Dans les prisons, malgré les règlements et la surveillance active pour les faire observer, les détenus écrivent leurs pensées sur les murs.

Les plus communes sont celles-ci:

—Mort aux _vaches_.

—Quand je serai _désenflaqué_, gare à la _vache_ qui m’a fait _chouette_ et qui m’a fait tirer un _bouchon_ (Argot des voleurs). _N._

=VACHE À LAIT=: Homme riche, qui a le louis facile et que les _tapeurs_ trayent jusqu’à extinction.

_Vache à lait_: gogo qui souscrit à toutes les émissions véreuses sans se lasser jamais.

Pour le souteneur, la _marmite_ est une bonne _vache à lait_.

Une affaire qui rend bien, qui rapporte beaucoup, sans risques et sans efforts, est une _vache à lait_.

Allusion à la _vache laitière_ qui est une fortune inépuisable (Argot du peuple).

=VACHER=: Individu grossier en paroles ou en gestes.

—Il est grossier comme du pain d’orge, on dirait qu’il a été élevé derrière le cul des _vaches_.

Allusion aux _vachers_ qui jurent toute la journée (Argot du peuple).

=VACHERIES=: Saletés, cochonneries faites à quelqu’un.

Prendre la femme d’un camarade et surtout la lui rendre, c’est une _vacherie_.

Emprunter les effets d’un ami, les _coller_ chez ma _tante_ et ensuite _laver_ la reconnaissance, c’est lui faire une _vacherie_ (Argot du peuple). _N._

=VACHERIES=: On nomme ainsi les brasseries où les consommateurs sont servis par des femmes.

Le mot est juste, car elles sont de véritables _vaches_, pas à _lait_, par exemple (Argot du peuple). _N._

=VADE=: Foule, rassemblement.

Synonyme de _trépe_.

Le camelot fait un _vade_ pendant que des complices _fabriquent_ les _profondes_ des badauds (Argot des voleurs).

=VA CHERCHER UN DÉMÊLOIR=: Se dit de quelqu’un qui parle d’une façon embrouillée; on ne peut _démêler_ ce qu’il veut dire (Argot du peuple).

=VA T’ASSEOIR SUR LE BOUCHON=: Quand un individu vous rase, on lui dit _d’aller s’asseoir_; s’il insiste, on l’envoie _s’asseoir sur le bouchon_ (Argot du peuple).

=VA-TE-LAVER= (Un): Soufflet.

On emploie aussi cette expression pour envoyer promener un gêneur (Argot du peuple).

=VADROUILLE=: Cette expression dans la marine signifie: _brosse à plancher_.

Elle s’applique aux filles qui traînent dans les ports de mer (Argot des souteneurs).
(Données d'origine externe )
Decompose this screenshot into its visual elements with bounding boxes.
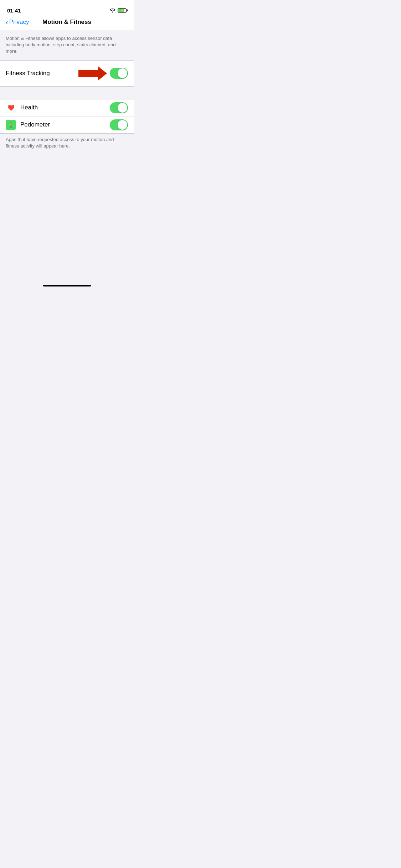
page-title: Motion & Fitness: [42, 19, 91, 26]
wifi-icon: [110, 8, 115, 12]
heart-icon: ❤️: [7, 104, 15, 111]
pedometer-toggle[interactable]: [110, 119, 128, 130]
apps-group: ❤️ Health 🚶 Pedometer: [0, 99, 134, 134]
health-toggle-knob: [118, 103, 127, 113]
fitness-tracking-group: Fitness Tracking: [0, 60, 134, 87]
pedometer-toggle-knob: [118, 120, 127, 130]
fitness-tracking-toggle[interactable]: [110, 68, 128, 79]
footer-note-text: Apps that have requested access to your …: [6, 136, 128, 149]
status-bar: 01:41 ⚡: [0, 0, 134, 16]
status-time: 01:41: [7, 7, 21, 14]
back-label: Privacy: [9, 19, 29, 26]
health-toggle[interactable]: [110, 102, 128, 113]
back-chevron-icon: ‹: [6, 19, 8, 26]
red-arrow-annotation: [78, 64, 107, 82]
home-indicator: [43, 285, 91, 286]
description-text: Motion & Fitness allows apps to access s…: [6, 35, 128, 55]
back-button[interactable]: ‹ Privacy: [6, 19, 29, 26]
fitness-tracking-label: Fitness Tracking: [6, 70, 78, 77]
health-row: ❤️ Health: [0, 99, 134, 117]
pedometer-app-name: Pedometer: [20, 121, 110, 128]
health-app-icon: ❤️: [6, 103, 16, 113]
walk-icon: 🚶: [7, 122, 15, 128]
footer-note: Apps that have requested access to your …: [0, 134, 134, 154]
pedometer-row: 🚶 Pedometer: [0, 117, 134, 133]
nav-bar: ‹ Privacy Motion & Fitness: [0, 16, 134, 30]
section-gap: [0, 87, 134, 99]
battery-icon: ⚡: [118, 8, 127, 13]
status-icons: ⚡: [110, 8, 127, 13]
pedometer-app-icon: 🚶: [6, 120, 16, 130]
toggle-knob: [118, 68, 127, 78]
fitness-tracking-row: Fitness Tracking: [0, 61, 134, 86]
health-app-name: Health: [20, 104, 110, 111]
section-description: Motion & Fitness allows apps to access s…: [0, 30, 134, 60]
svg-marker-0: [78, 66, 107, 81]
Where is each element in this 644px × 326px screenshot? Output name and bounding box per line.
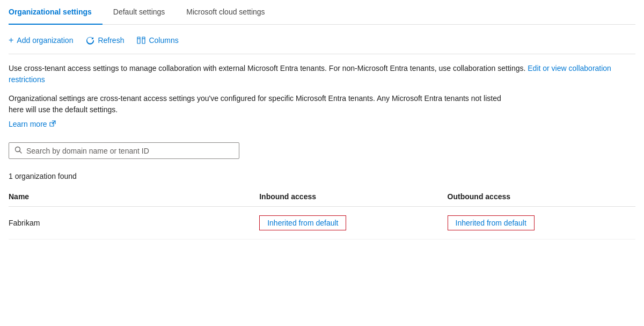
outbound-inherited-badge[interactable]: Inherited from default	[448, 215, 535, 230]
svg-line-7	[20, 151, 22, 154]
refresh-icon	[86, 36, 94, 45]
columns-icon	[137, 36, 145, 45]
tab-default[interactable]: Default settings	[103, 0, 176, 25]
learn-more-text: Learn more	[9, 120, 47, 128]
toolbar: + Add organization Refresh Columns	[9, 25, 635, 54]
inbound-access-cell: Inherited from default	[259, 207, 447, 240]
organizations-table: Name Inbound access Outbound access Fabr…	[9, 187, 635, 240]
refresh-label: Refresh	[98, 36, 124, 45]
tab-microsoft-cloud[interactable]: Microsoft cloud settings	[175, 0, 275, 25]
table-header-row: Name Inbound access Outbound access	[9, 187, 635, 207]
description-line2: Organizational settings are cross-tenant…	[9, 94, 501, 103]
search-container	[9, 142, 635, 159]
tabs-container: Organizational settings Default settings…	[9, 0, 635, 25]
description-section: Use cross-tenant access settings to mana…	[9, 54, 635, 133]
add-icon: +	[9, 35, 13, 45]
columns-button[interactable]: Columns	[137, 34, 178, 47]
organization-name: Fabrikam	[9, 207, 259, 240]
refresh-button[interactable]: Refresh	[86, 34, 124, 47]
svg-rect-0	[137, 37, 140, 44]
columns-label: Columns	[149, 36, 178, 45]
tab-organizational[interactable]: Organizational settings	[9, 0, 103, 25]
column-header-name: Name	[9, 187, 259, 207]
search-input[interactable]	[26, 147, 233, 155]
learn-more-link[interactable]: Learn more	[9, 120, 56, 128]
inbound-inherited-badge[interactable]: Inherited from default	[259, 215, 346, 230]
column-header-inbound: Inbound access	[259, 187, 447, 207]
search-box	[9, 142, 239, 159]
description-line1: Use cross-tenant access settings to mana…	[9, 64, 495, 73]
svg-rect-1	[142, 37, 145, 44]
add-organization-button[interactable]: + Add organization	[9, 33, 73, 47]
column-header-outbound: Outbound access	[448, 187, 635, 207]
description-line1-cont: settings.	[497, 64, 525, 73]
outbound-access-cell: Inherited from default	[448, 207, 635, 240]
description-line2-cont: here will use the default settings.	[9, 105, 118, 114]
search-icon	[14, 146, 22, 155]
external-link-icon	[49, 120, 56, 128]
add-organization-label: Add organization	[17, 36, 73, 45]
results-count: 1 organization found	[9, 172, 635, 180]
table-row: Fabrikam Inherited from default Inherite…	[9, 207, 635, 240]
=VADROUILLE=: Faire une _vadrouille_, en pousser une.

_Vadrouiller_: se déranger de ses habitudes, rôder dans des milieux auxquels on n’est pas habitué (Argot du peuple).

=VAGUE= (En pousser une): Synonyme d’_arracheur de chiendent_, aller au hasard, _vaguement_, avec l’intention de voler n’importe qui ou n’importe quoi (Argot des voleurs).

=VAGUE=: Les filles qui raccrochent donnent un _coup de vague_, elles font leurs affaires.

_Vaguer_, promener au hasard, est une corruption du mot français _vaquer_ (Argot des souteneurs).

=VAISSELLE DE POCHE=:

C’est une _vaisselle_ que les ouvriers aiment bien à _casser_, surtout les jours de _Sainte-Flemme_ (Argot du peuple).

=VALADE=: La poche.

—J’avais _caré_ deux _sigues_ dans une _valade_ de mon _falzar_, ma _scie_ les a dénichés, je vais _crapser_ de la pépie pendant tout le _marqué_ (Argot des voleurs).

=VALANT=: Pince à usage des cambrioleurs (Argot des voleurs). =V.= _Monseigneur_. _N._

=VALSER=: Battre quelqu’un.

—Je vais te faire _valser_ sans musique.

Ce qui arrive souvent le samedi de paye, quand le mari rentre au logis plus qu’_éméché_: il fait faire un _tour de valse_ à sa ménagère si elle _ronchonne_ (Argot du peuple).

=VALTREUSE=: Valise.

C’est un simple changement de finale (Argot du peuple).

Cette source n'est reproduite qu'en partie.